COP24: Mind the Gap

The 24th United Nations Conference of the Parties - COP 24 - held during December in Katowice, Poland, delivered some achievements but also a number of disappointments. While parties signed an historical agreement on the Paris Climate Agreement rulebook, this was clouded by a lack of a political declaration on the need to start scaling up Nationally Determined Contributions (NDC) i.e.  countries’ emission reduction commitments to the Paris Agreement. 

In particular, large emitting countries such as the US, Saudi Arabia, Kuwait and Russia rejected calls from the majority of representatives to ‘welcome’ the findings of the Intergovernmental Panel on Climate Change’s (IPCC) report, which highlighted the severe impact of a temperature rise above 1.5°C compared to pre-industrial levels.
 
As a result, we believe the COP text falls short of demanding increased climate pledges before 2020, and therefore, very few announcements were made about the scaling-up of pledges and ambitions, in terms of countries’ climate change targets.
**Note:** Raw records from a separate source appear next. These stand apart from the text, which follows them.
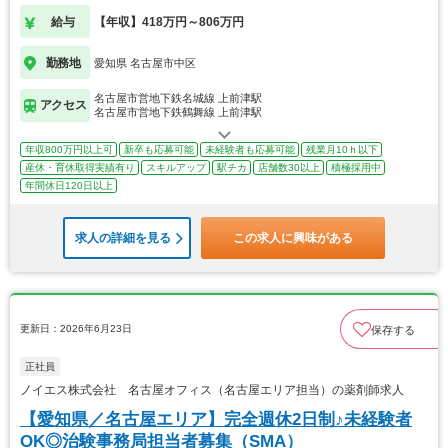
給与
【年収】418万円～806万円
勤務地
愛知県 名古屋市中区
名古屋市営地下鉄名城線 上前津駅
アクセス
名古屋市営地下鉄鶴舞線 上前津駅
年収800万円以上可
新卒も応募可能
未経験者も応募可能
残業月10ｈ以下
産休・育休取得実績有り
スキルアップ
駅チカ
店舗数30以上
積極採用中
年間休日120日以上
求人の詳細を見る
この求人に興味がある
更新日：2026年6月23日
保存する
正社員
ノイエス株式会社 名古屋オフィス（名古屋エリア担当）の薬剤師求人
【愛知県／名古屋エリア】完全週休2日制♪未経験者
OK◎治験事務局担当者募集（SMA）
Don’t gloss over the rule book

The adoption of the Paris Agreement rulebook is nevertheless a noteworthy achievement. While the skeleton of the deal was signed in Paris, delegates had set a deadline of 2018 to set out the guidelines on how the Agreement will be monitored and implemented.
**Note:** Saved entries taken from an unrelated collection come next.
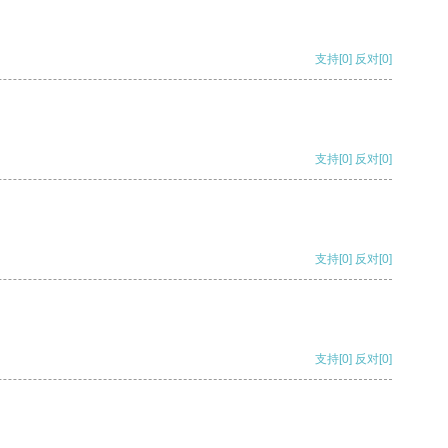
支持
[0]
反对
[0]
支持
[0]
反对
[0]
支持
[0]
反对
[0]
支持
[0]
反对
[0]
The delegates met this deadline and the resultant rulebook, in our view, gave the Paris Agreement some teeth. In general, the rules agreed are wider than initially expected, but still provide a certain level of transparency and consistency in measuring and assessing country climate ambitions.

Countries are expected to raise their current climate ambitions before 2020, most likely at the UN Sustainable Development summit in September 2019. This summit could indeed speed up the political momentum ahead of 2020 and COP26 that is scheduled to be held in western Europe.

From 2020 onwards, countries will communicate their NDCs and report on their greenhouse gas (GHG) emissions every five years. A Global Stocktake mechanism has also been established by the rulebook to assess countries’ progress against their respective NDCs.1

Top down and bottom-up initiatives

We also welcomed other bottom-up and more local initiatives we consider meaningful from an investor viewpoint. On the sidelines of the conference, a High Ambition Coalition of more than 30 countries and the European Union signed a statement urging other governments to increase their emission reduction targets.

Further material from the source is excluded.